Response Streaming
Stream long responses.
Overview
Response streaming starts sending response data before the full response is computed. Total latency is the easy metric; perceived latency is what determines whether the user feels the system as fast or slow.
- Stream long responses. Per-response time-to-first-byte; matches user perception; the user starts reading before the response completes.
- Server-sent events. Per-event push; the right shape for one-way streaming (notifications, dashboards).
- Chunked transfer encoding plus HTTP/2. HTTP/1.1 chunked is universally supported; HTTP/2 streaming adds multiplexing.
- LLM token streaming. Per-token push; matches AI workloads where the user reads as the model generates.
The approach
The practical approach: stream long responses by default, monitor time-to-first-byte as a first-class metric, disable LB buffering for streaming routes, document the buffering chain, handle backpressure explicitly. The team’s discipline produces fast user experience.
- Per-response streaming. Long responses stream; the user sees data while the rest is computed.
- Monitor TTFB. Per-response time-to-first-byte; the user-facing metric that captures perceived latency.
- Disable LB buffering.
proxy_buffering offin nginx for streaming routes; otherwise the LB defeats the streaming. - Document the buffering. Per-tier buffering documented; the chain from origin to user must not silently buffer.
- Backpressure handling. Per-stream backpressure; slow consumers must not crash the producer.
Why this compounds
Streaming discipline compounds across services. Each streaming response produces ongoing user-experience improvement; the team’s HTTP expertise grows; new endpoints ship streaming-aware on the first try.
- Better user experience. Lower TTFB feels faster; the user does not feel the total latency.
- Better resource efficiency.
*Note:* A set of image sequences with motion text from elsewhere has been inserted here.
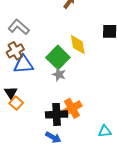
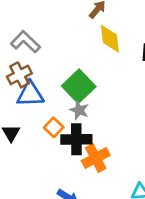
yellow diamond: (78, 45) -> (110, 39), moved
orange square: (16, 103) -> (54, 127), moved
black cross: (57, 114) -> (76, 139), moved

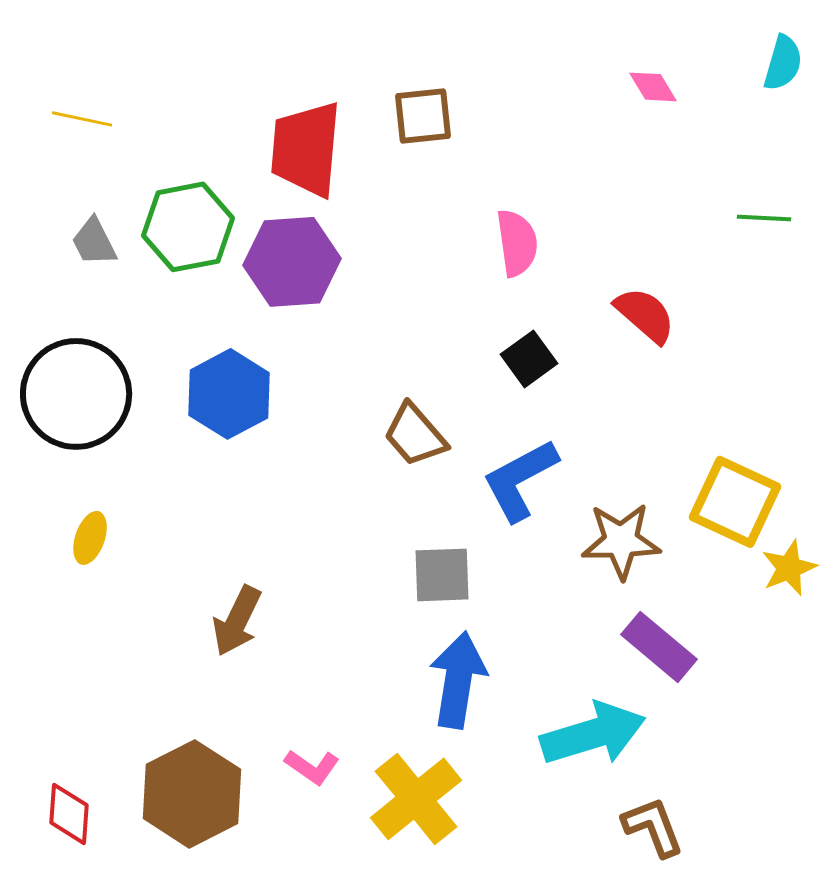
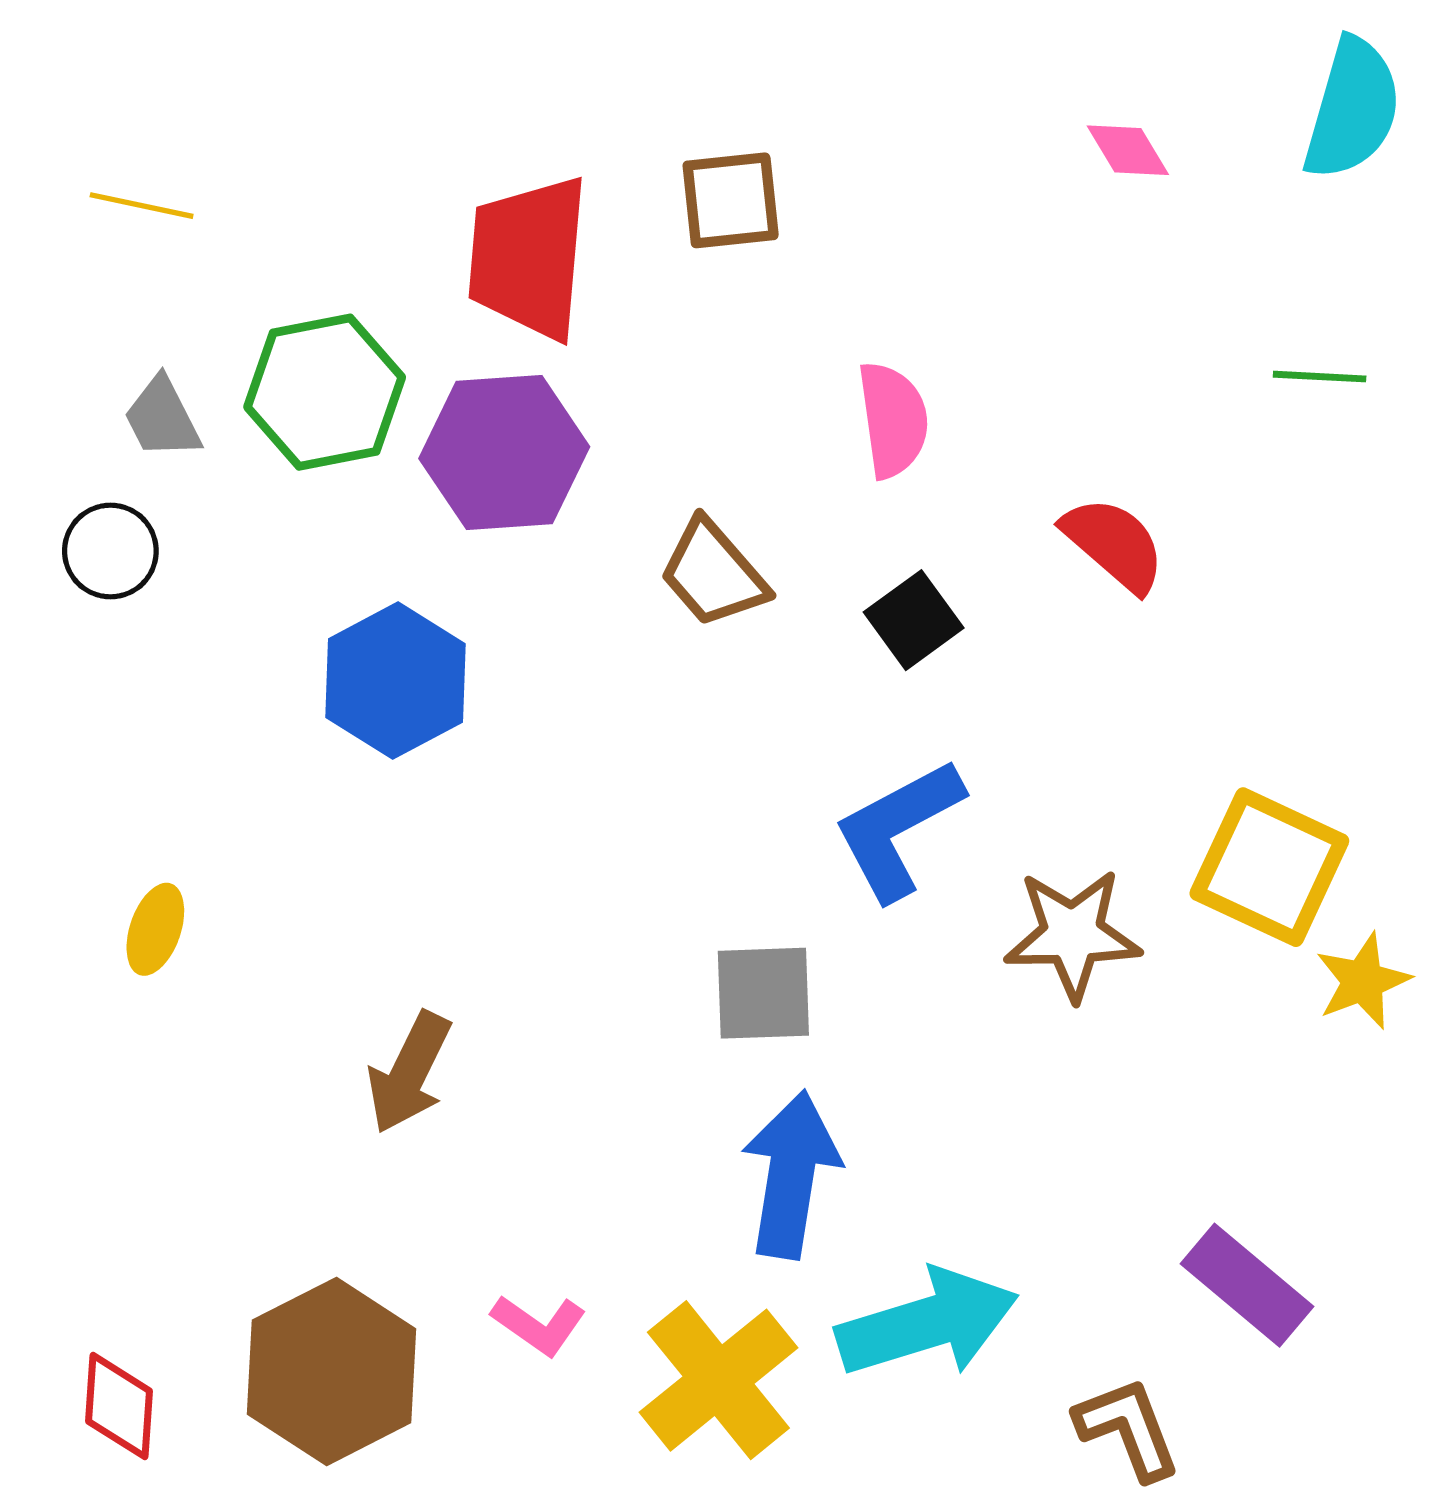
cyan semicircle: (783, 63) -> (1352, 109), size x1.5
black circle: (76, 394) -> (110, 551), moved, size x0.5
brown trapezoid: (415, 435) -> (713, 573), moved
purple rectangle: (659, 647) -> (1247, 1285), moved
cyan arrow: (593, 734) -> (927, 1323), moved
Streaming reduces memory peaks; the server does not buffer the whole response.
- Better LLM integration. Token streaming matches LLM output; the user reads as the model generates.
- Institutional knowledge. Each stream teaches HTTP patterns; the team’s user-experience muscle grows.
Streaming discipline is an engineering discipline that pays off across years. Nova AI Ops integrates with HTTP telemetry, surfaces patterns, and supports the team’s user-experience discipline.